# Wilcom Embroidery Studio Trim Efficiency



## Rachella (Aug 21, 2014)

Hello everyone, I've been trying to teach myself how to digitize using Wilcom Embroidery Studio 2.0

This boat is the most complicated thing I've done so far because of all the small tidbits. I don't think it's bad for my first attempt, but the trimming is so totally excessive! Over 90 trims. 

I digitized it piece by piece. There are over 100 small "pieces/objects" in the boat itself. 

My question is, how do I minimize this? What is the process for eliminating most of the trim and merging the pieces together for a better sewing flow? 

I've included the .EMB file for it.

boat.EMB


----------



## Liberty (Jul 18, 2006)

The biggest issue I see is the pathing. That is done when you digitize. You have to think about the flow of the design once it is on the machine and use a sequence to minimize trims. At the same time you use pathing to control the push and pull to a degree.
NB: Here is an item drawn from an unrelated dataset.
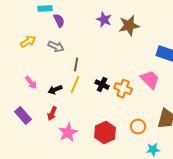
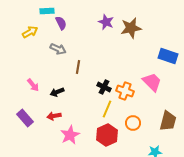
yellow arrow: (28, 42) -> (30, 32), moved
yellow line: (75, 85) -> (107, 109), moved
red arrow: (52, 114) -> (54, 116), turned 56
orange circle: (138, 127) -> (133, 123), moved

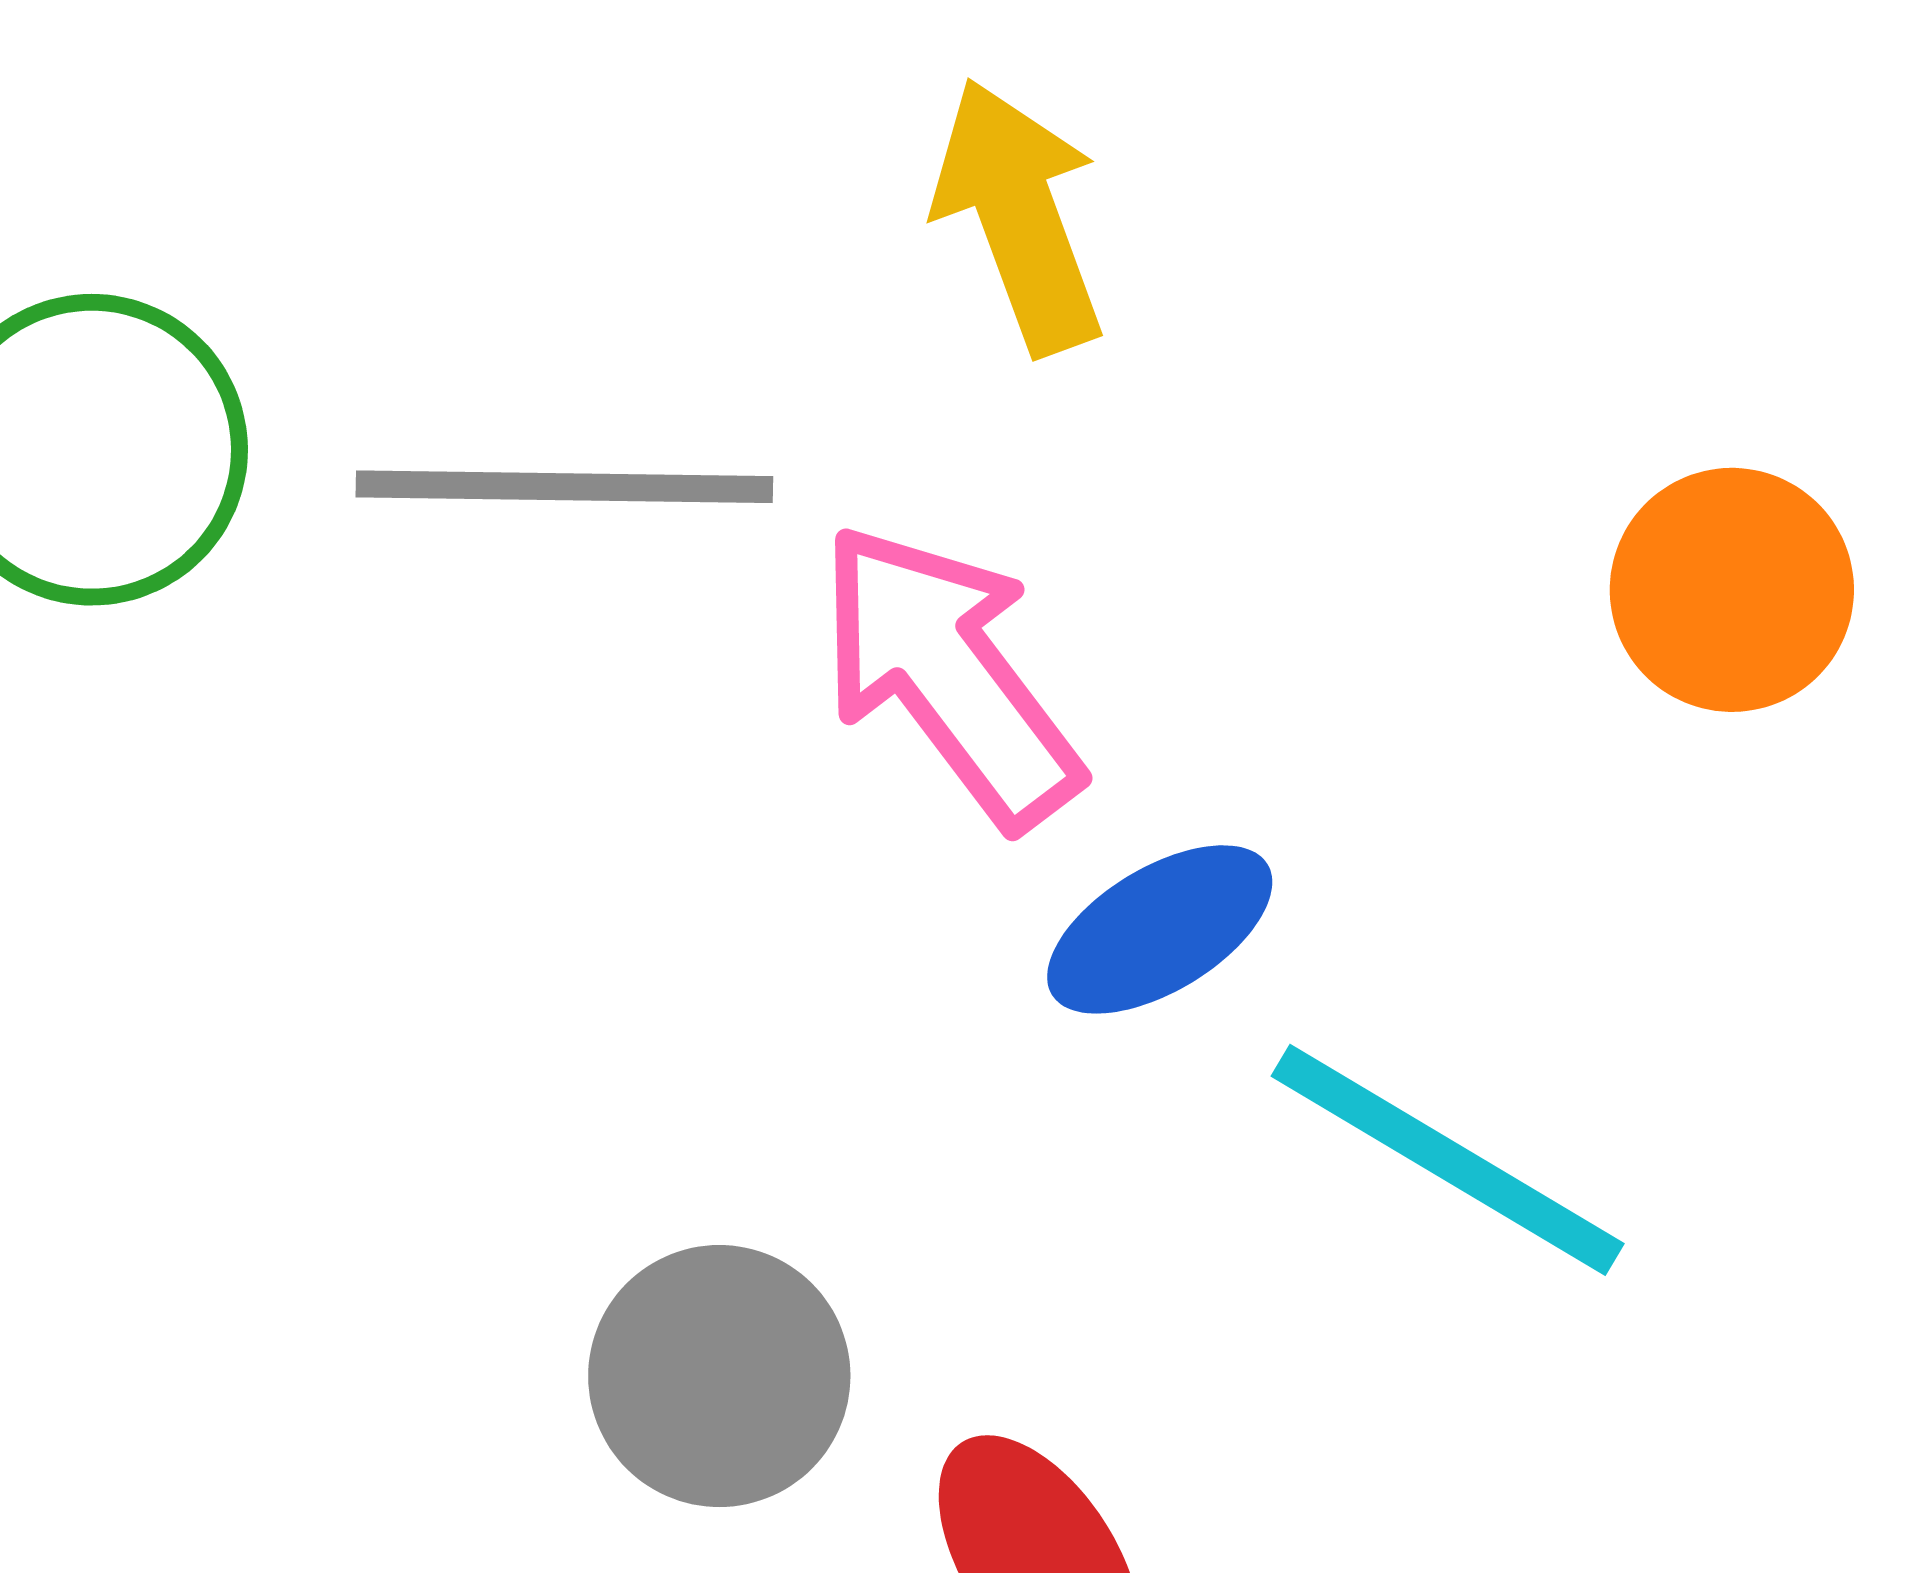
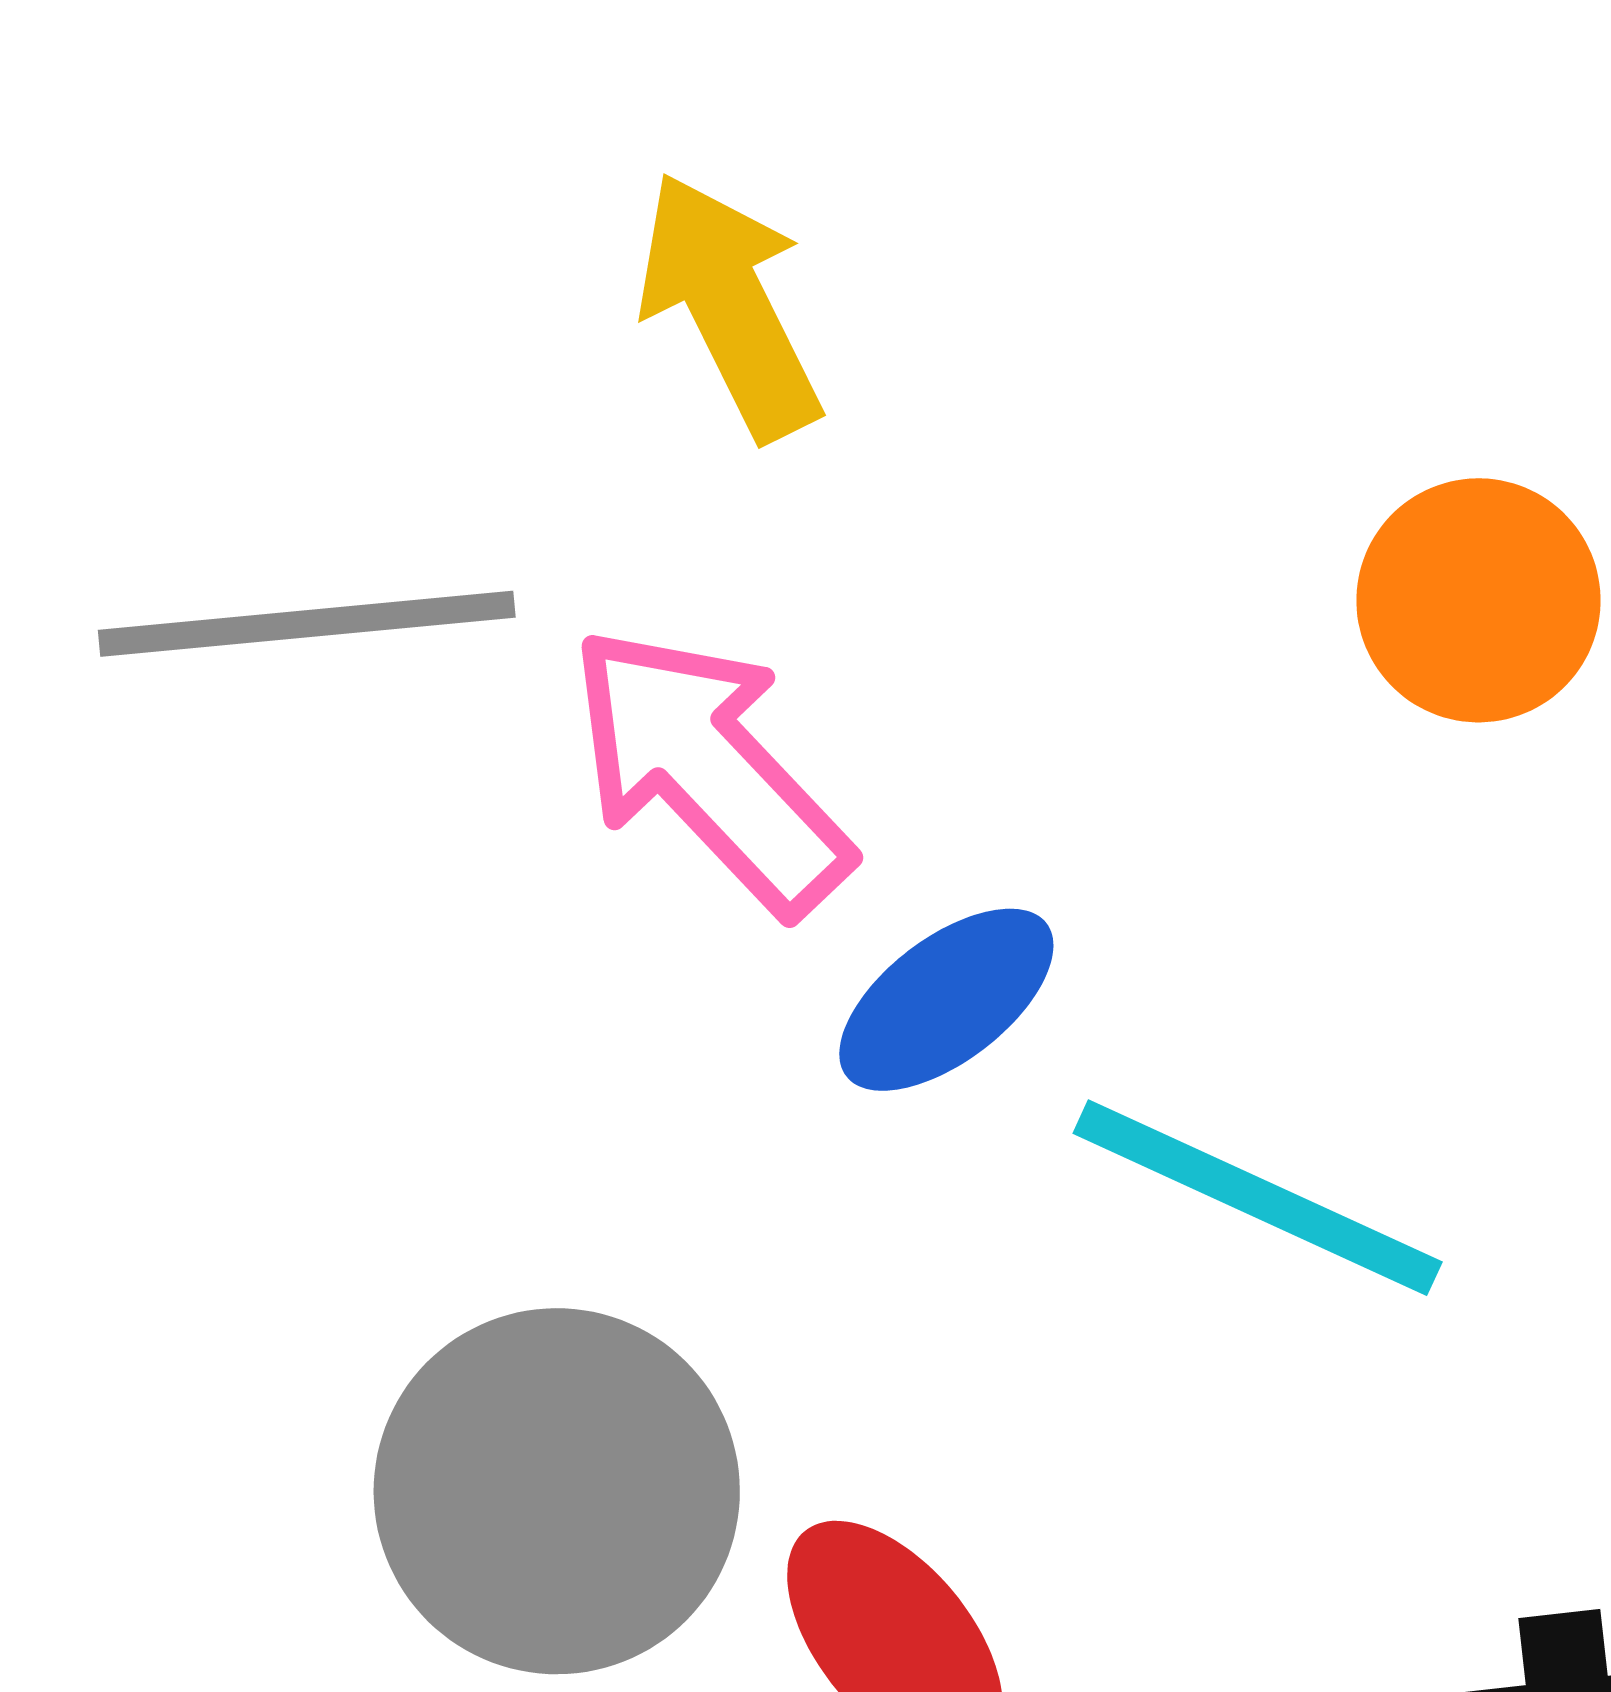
gray circle: (719, 1376) -> (557, 1491), size x1.4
At this point, you have to decide if it is easier to manually resequence the design or just start over. You might be able to step through the objects and change start/stop points to eliminate a few trims. and you can use cut/paste to manually resequence but you have 143 objects in the design so that would be very tedious. It also looks like you have about 30 objects that are just one stitch. I'm not sure how that happened?

The only design break I see in this is the one place in the antenna and no one would ever notice a connecting stitch there. This could have been done with no trims at all.

I would have started in the waves below the boat, worked my way from the back to the front of the boat, and finished with the waves below the bow.

Pathing is one of the hardest concepts to learn in digitizing. You can actually take a copy of the artwork and use a pencil to sketch out the path you will follow. After a while you will just instinctively come to you onscreen. Look for the logical start and end point. It is like solving a maze.

Good luck, just keep practicing.


----------



## AlisonB (Sep 26, 2010)

Rachella. Will you let me have your e-mail address? I will send you something that works.


----------



## Rachella (Aug 21, 2014)

Liberty: Thank you very much the helpful insight! I didn't realize digitizing could be so complicated. I'm used to working in layers with photoshop but it's a lot easier to re-arrange them there. I guess I thought it would be just as easy with wilcom! Put the design together, then worry about the order.

But trying to rearrange almost 150 pieces is so tedious! I think I'll continue to practice on this boat and try it again from the ground up...

AlisonB: That would be wonderful! Definitely so I could see how it sews out and learn from it. My email is [email protected]


----------